Schools should be places of joy. Anything less is not fine. We should respond to edicts that compromise this obligation to our young people with nothing less than outrage. And this must take the form of the revolutionary courage described by Vicki Abeles. We must say out loud – against a tide of skepticism that mumbles “real world” excuses – that:

“Education is not a race. That busyness does not equal betterment. That a perfect transcript is not worth the cost of a lost childhood. And that no battery of tests can assess what most matters in life: Integrity. Determination. Empathy. Resourcefulness. Connectedness. A thirst for knowledge. Passion. Creativity. Adaptability. The aptitude to read not just books but also faces. Confidence and kindness. Respect. These are the qualities that adults who are truly prepared and engaged possess. They are beyond measure. And they are what we must actively cultivate in our children.”

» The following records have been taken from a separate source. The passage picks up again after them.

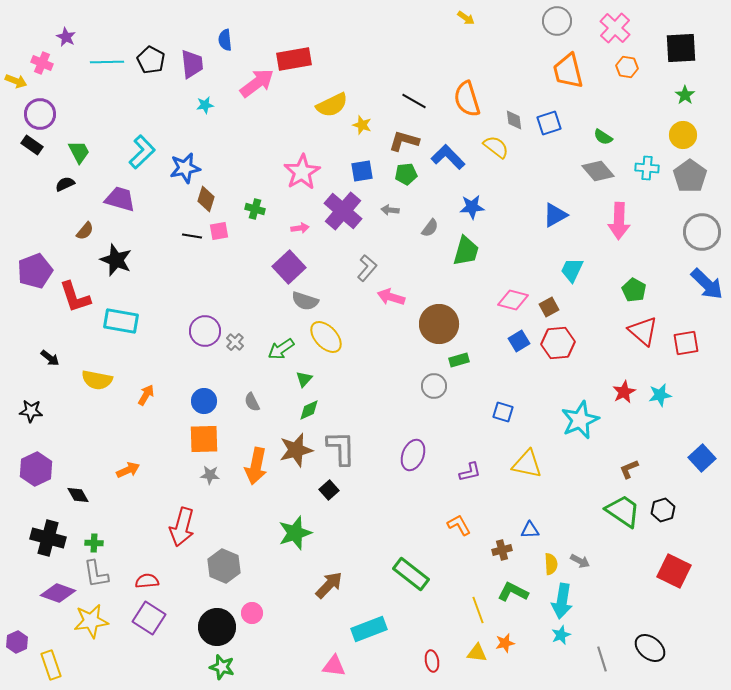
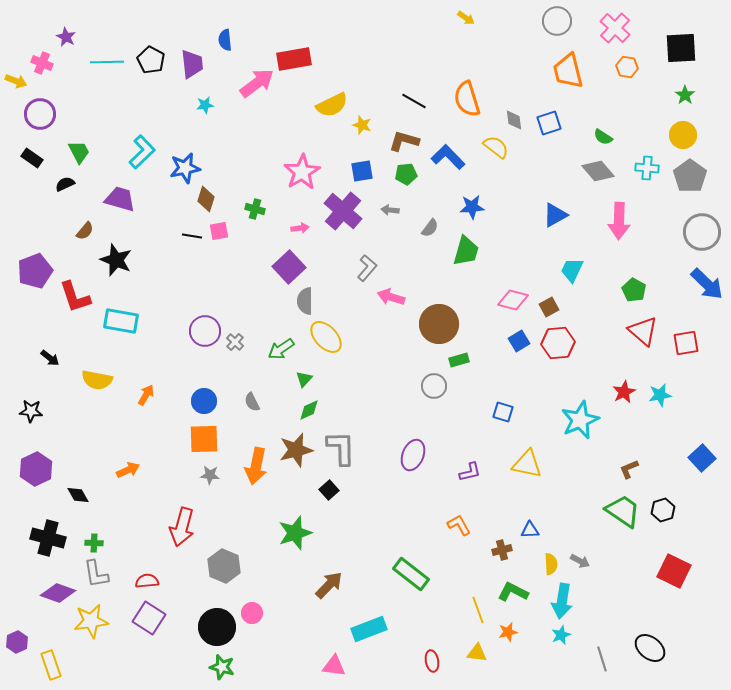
black rectangle at (32, 145): moved 13 px down
gray semicircle at (305, 301): rotated 72 degrees clockwise
orange star at (505, 643): moved 3 px right, 11 px up
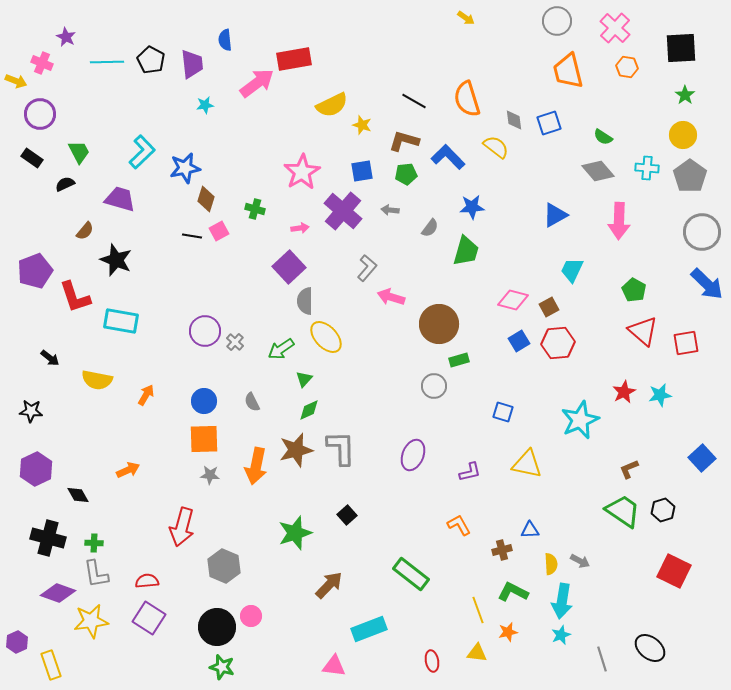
pink square at (219, 231): rotated 18 degrees counterclockwise
black square at (329, 490): moved 18 px right, 25 px down
pink circle at (252, 613): moved 1 px left, 3 px down
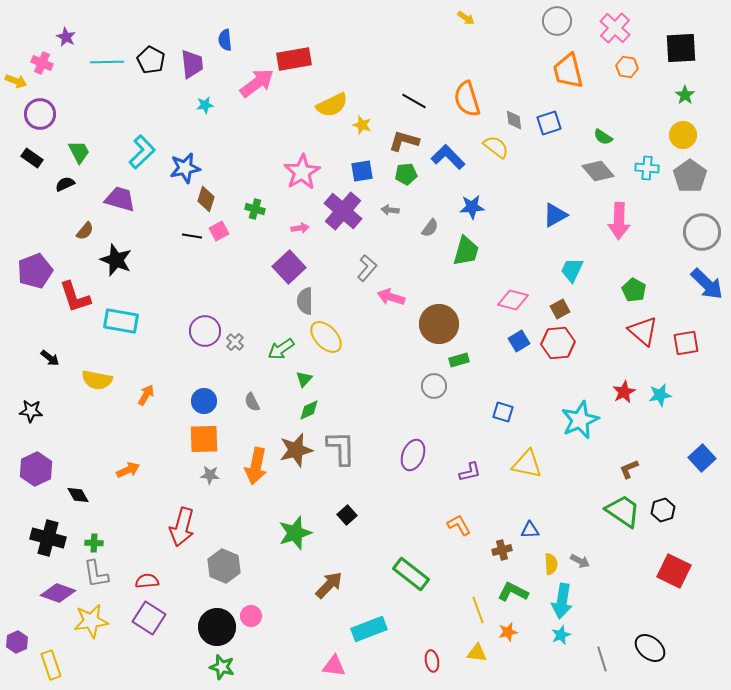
brown square at (549, 307): moved 11 px right, 2 px down
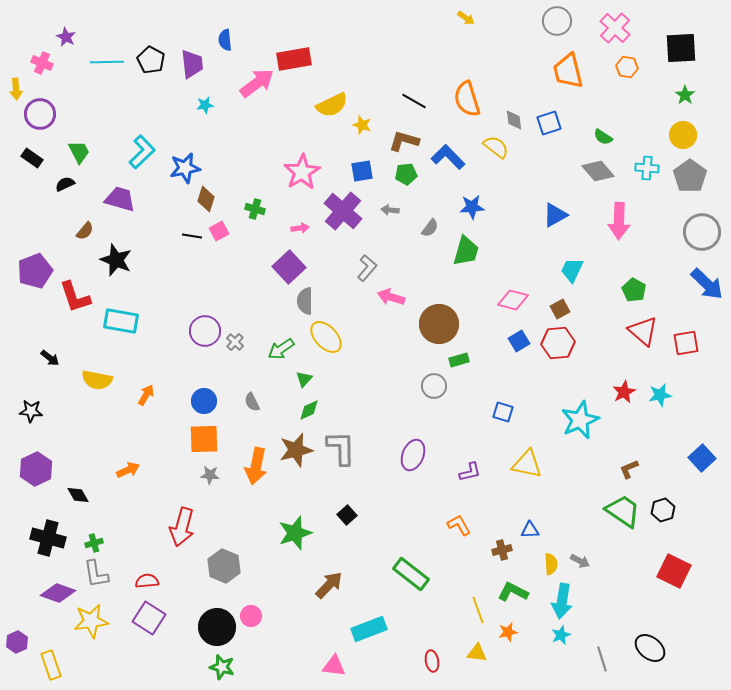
yellow arrow at (16, 81): moved 8 px down; rotated 65 degrees clockwise
green cross at (94, 543): rotated 18 degrees counterclockwise
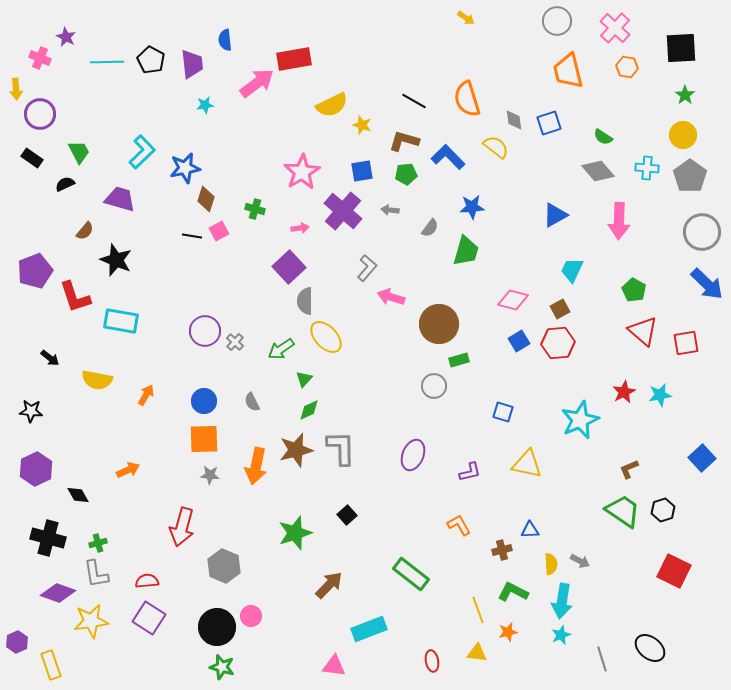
pink cross at (42, 63): moved 2 px left, 5 px up
green cross at (94, 543): moved 4 px right
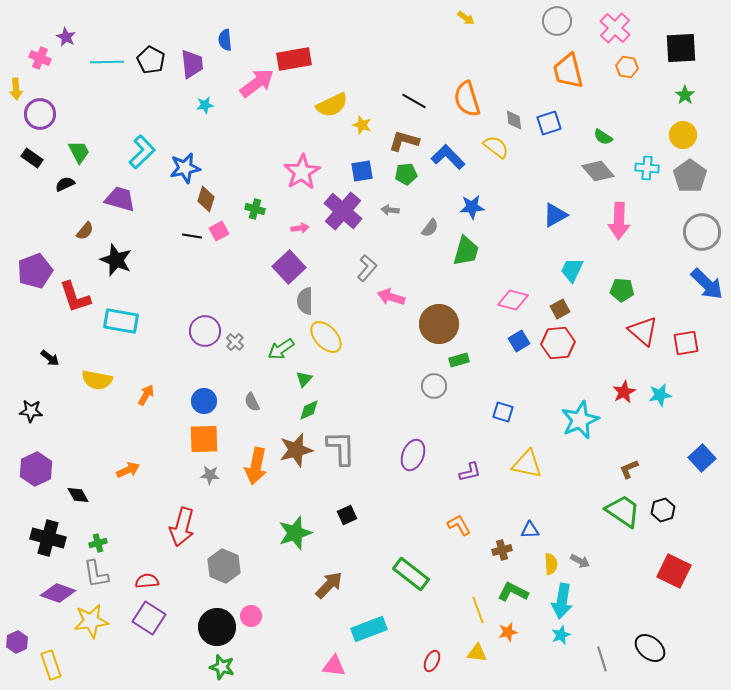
green pentagon at (634, 290): moved 12 px left; rotated 25 degrees counterclockwise
black square at (347, 515): rotated 18 degrees clockwise
red ellipse at (432, 661): rotated 35 degrees clockwise
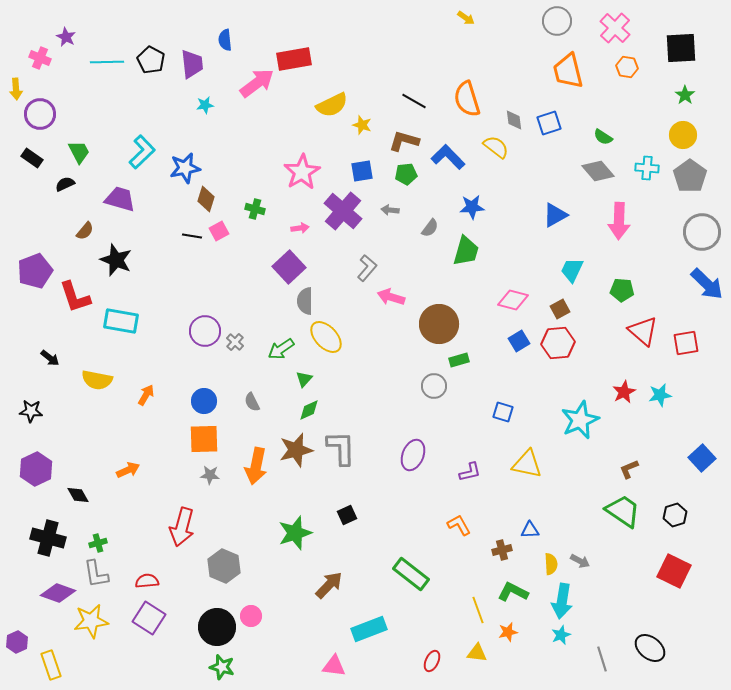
black hexagon at (663, 510): moved 12 px right, 5 px down
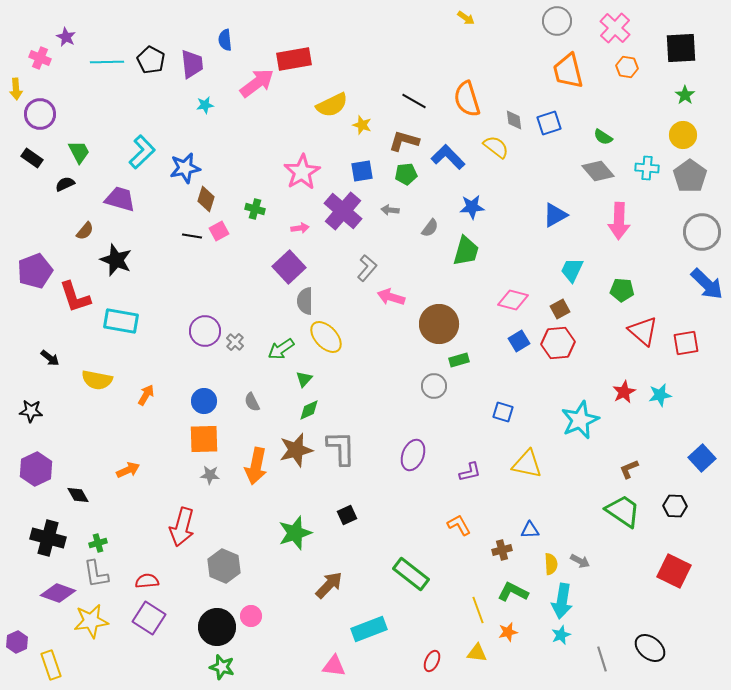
black hexagon at (675, 515): moved 9 px up; rotated 20 degrees clockwise
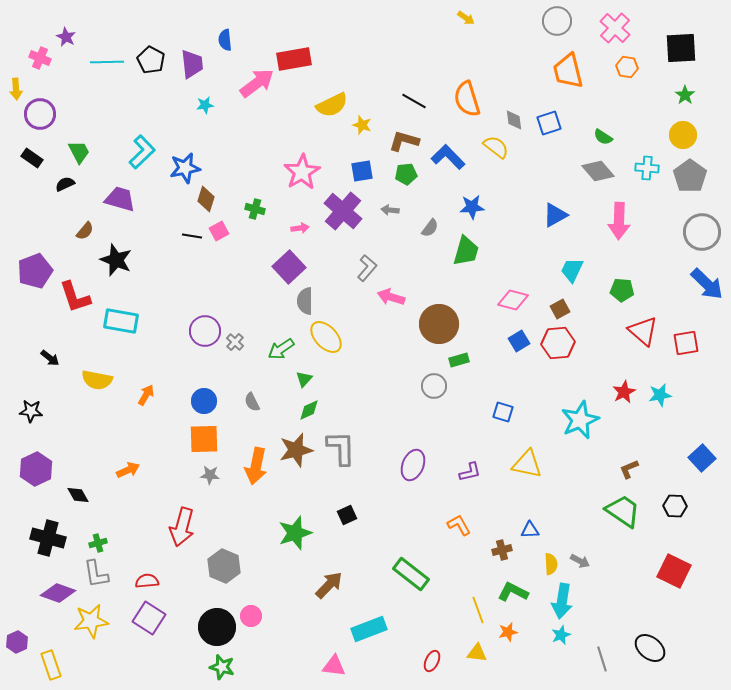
purple ellipse at (413, 455): moved 10 px down
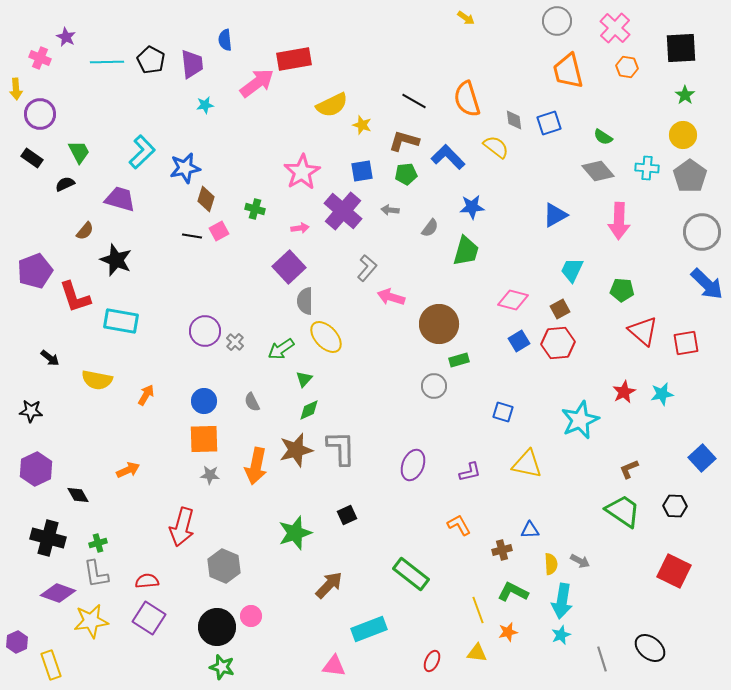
cyan star at (660, 395): moved 2 px right, 1 px up
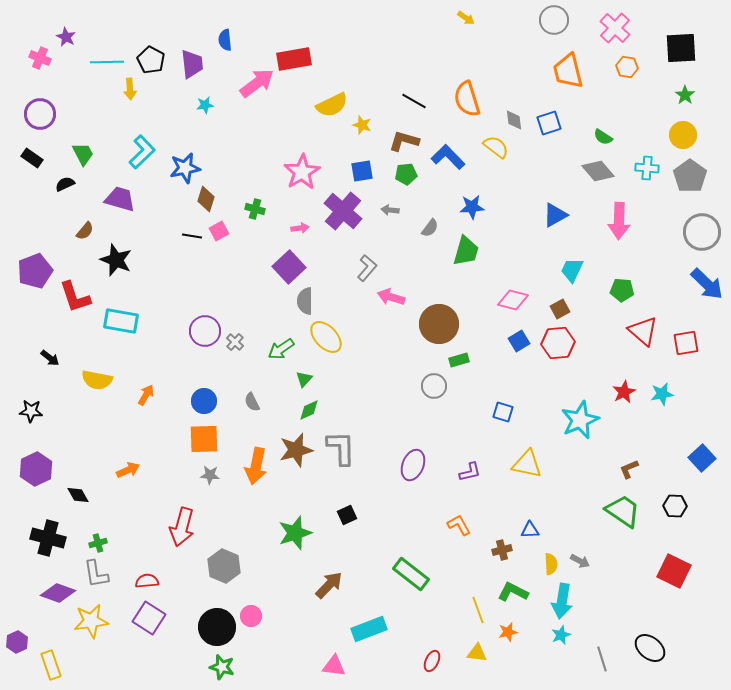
gray circle at (557, 21): moved 3 px left, 1 px up
yellow arrow at (16, 89): moved 114 px right
green trapezoid at (79, 152): moved 4 px right, 2 px down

We neglect this obligation at what cost?

We are responsible for the cultures that we create.

Notes
Kohn, Alfie. Feel-Bad Education: The Cult of Rigor and the Loss of Joy. Education Week. September 15, 2004.
Wormeli, Rick. We Have to Prepare Students for the Next Level, Don’t We? AMLE Magazine. February, 2017.
Gleason, David L. At What Cost?: Defending Adolescent Development In Fiercely Competitive Schools. Developmental Empathy LLC, 2017.
Abeles, Vicki. Beyond Measure: Rescuing an Overscheduled, Overtested, Underestimated Generation. Simon & Schuster, 2016.